Content starts
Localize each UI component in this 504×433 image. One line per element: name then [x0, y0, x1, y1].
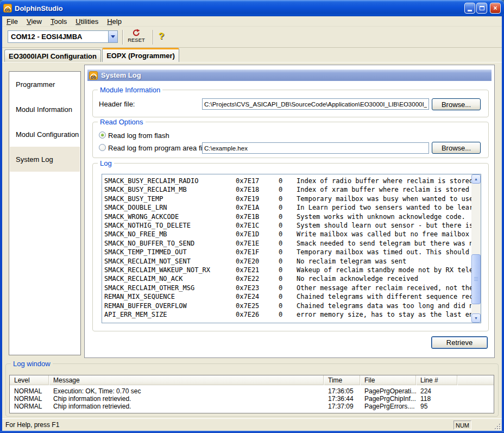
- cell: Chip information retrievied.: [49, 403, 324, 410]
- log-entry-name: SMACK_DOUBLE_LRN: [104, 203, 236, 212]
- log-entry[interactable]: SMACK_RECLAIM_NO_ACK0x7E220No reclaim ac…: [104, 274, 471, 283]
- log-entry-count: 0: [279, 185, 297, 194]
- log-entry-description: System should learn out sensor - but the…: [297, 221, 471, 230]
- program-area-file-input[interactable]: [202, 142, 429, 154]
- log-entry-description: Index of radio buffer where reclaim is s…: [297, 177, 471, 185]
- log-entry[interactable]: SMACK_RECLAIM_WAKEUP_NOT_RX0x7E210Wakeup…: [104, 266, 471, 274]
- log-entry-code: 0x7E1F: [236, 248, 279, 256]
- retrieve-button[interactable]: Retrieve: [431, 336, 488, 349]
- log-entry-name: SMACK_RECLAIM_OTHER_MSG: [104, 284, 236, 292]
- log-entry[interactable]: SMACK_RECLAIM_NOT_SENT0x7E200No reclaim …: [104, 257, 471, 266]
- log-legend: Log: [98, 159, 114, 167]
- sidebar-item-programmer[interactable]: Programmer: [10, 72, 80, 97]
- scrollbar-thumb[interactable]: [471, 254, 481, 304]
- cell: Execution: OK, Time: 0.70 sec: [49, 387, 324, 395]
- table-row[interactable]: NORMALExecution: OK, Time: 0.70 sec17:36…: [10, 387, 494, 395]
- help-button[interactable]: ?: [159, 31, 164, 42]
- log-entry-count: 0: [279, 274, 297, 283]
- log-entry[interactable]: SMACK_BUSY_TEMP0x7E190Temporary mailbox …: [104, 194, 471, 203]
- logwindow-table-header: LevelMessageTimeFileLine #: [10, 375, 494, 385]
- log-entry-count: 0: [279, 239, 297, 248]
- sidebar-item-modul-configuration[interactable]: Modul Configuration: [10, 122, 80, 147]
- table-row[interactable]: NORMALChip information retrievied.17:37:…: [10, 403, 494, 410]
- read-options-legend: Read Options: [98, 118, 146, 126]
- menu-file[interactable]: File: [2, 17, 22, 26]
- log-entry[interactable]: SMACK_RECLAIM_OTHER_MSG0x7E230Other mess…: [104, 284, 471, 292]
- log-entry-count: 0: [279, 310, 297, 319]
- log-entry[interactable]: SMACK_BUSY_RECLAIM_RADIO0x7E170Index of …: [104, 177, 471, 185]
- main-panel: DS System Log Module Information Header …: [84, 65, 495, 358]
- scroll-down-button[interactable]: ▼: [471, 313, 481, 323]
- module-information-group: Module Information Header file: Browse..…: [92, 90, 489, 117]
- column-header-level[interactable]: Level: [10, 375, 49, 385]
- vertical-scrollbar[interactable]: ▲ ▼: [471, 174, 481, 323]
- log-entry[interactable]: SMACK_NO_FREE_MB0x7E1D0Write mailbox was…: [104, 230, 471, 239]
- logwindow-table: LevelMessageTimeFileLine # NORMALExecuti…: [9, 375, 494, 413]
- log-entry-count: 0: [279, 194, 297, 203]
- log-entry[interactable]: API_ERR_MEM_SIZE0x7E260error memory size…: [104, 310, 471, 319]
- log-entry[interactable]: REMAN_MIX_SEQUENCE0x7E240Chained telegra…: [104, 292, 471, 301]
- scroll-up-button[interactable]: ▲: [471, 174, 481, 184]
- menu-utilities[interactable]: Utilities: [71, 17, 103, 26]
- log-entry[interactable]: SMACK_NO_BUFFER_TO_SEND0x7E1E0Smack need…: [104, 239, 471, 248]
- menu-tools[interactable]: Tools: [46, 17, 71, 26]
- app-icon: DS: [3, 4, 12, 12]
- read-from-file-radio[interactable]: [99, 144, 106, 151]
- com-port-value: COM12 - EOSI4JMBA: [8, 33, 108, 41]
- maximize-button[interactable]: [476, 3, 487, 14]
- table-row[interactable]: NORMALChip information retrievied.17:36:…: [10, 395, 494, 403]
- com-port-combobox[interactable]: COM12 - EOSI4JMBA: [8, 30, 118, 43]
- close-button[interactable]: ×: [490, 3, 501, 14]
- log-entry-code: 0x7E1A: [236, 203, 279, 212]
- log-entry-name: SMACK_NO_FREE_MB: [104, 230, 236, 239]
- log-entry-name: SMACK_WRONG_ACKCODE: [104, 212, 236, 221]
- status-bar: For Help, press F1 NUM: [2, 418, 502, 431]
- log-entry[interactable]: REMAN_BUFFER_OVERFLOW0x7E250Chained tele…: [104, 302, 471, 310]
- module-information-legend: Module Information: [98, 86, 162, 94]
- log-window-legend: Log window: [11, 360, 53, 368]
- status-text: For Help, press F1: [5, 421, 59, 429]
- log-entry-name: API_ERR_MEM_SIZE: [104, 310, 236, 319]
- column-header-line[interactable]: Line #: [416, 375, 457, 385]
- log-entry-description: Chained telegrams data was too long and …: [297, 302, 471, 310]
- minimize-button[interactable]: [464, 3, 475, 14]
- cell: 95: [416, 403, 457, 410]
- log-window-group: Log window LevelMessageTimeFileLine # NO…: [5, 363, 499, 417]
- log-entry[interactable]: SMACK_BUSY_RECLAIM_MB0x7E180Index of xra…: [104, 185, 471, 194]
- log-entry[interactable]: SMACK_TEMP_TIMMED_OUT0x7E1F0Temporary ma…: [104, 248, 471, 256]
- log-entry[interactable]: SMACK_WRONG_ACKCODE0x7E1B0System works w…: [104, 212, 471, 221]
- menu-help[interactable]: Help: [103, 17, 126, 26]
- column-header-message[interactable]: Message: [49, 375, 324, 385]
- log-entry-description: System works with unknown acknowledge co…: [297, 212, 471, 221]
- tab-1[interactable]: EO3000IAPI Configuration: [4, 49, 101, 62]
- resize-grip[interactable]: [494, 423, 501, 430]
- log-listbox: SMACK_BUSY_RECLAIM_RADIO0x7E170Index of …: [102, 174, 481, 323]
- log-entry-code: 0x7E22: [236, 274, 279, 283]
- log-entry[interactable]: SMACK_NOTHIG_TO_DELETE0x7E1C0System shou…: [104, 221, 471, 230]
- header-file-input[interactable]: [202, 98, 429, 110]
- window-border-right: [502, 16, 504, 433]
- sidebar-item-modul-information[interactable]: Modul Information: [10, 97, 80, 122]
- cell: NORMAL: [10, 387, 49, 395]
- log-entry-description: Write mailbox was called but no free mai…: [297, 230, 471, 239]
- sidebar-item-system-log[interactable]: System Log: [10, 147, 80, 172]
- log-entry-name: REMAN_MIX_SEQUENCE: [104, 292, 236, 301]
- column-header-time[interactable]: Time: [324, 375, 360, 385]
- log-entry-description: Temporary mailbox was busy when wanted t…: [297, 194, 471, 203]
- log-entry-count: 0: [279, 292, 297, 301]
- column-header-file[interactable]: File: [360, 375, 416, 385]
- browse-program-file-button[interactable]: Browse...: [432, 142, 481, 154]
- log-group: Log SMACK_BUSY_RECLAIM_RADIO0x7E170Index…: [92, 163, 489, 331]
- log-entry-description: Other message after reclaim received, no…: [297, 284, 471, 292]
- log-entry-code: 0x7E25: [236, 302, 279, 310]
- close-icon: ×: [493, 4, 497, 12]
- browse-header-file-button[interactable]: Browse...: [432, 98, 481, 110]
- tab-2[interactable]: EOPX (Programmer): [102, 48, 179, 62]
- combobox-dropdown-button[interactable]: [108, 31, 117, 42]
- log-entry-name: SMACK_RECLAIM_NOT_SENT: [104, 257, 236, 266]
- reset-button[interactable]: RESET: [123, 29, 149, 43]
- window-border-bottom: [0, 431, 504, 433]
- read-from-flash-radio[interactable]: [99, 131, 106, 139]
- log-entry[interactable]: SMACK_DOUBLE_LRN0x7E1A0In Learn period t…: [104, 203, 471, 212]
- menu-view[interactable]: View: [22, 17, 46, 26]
Content ends
DIRECTIONS FOR THIS TASK → Copy each line of the listing that carries the string "press".

THE ANSWER →
- status-bar: For Help, press F1 NUM: [2, 418, 502, 431]
- status-text: For Help, press F1: [5, 421, 59, 429]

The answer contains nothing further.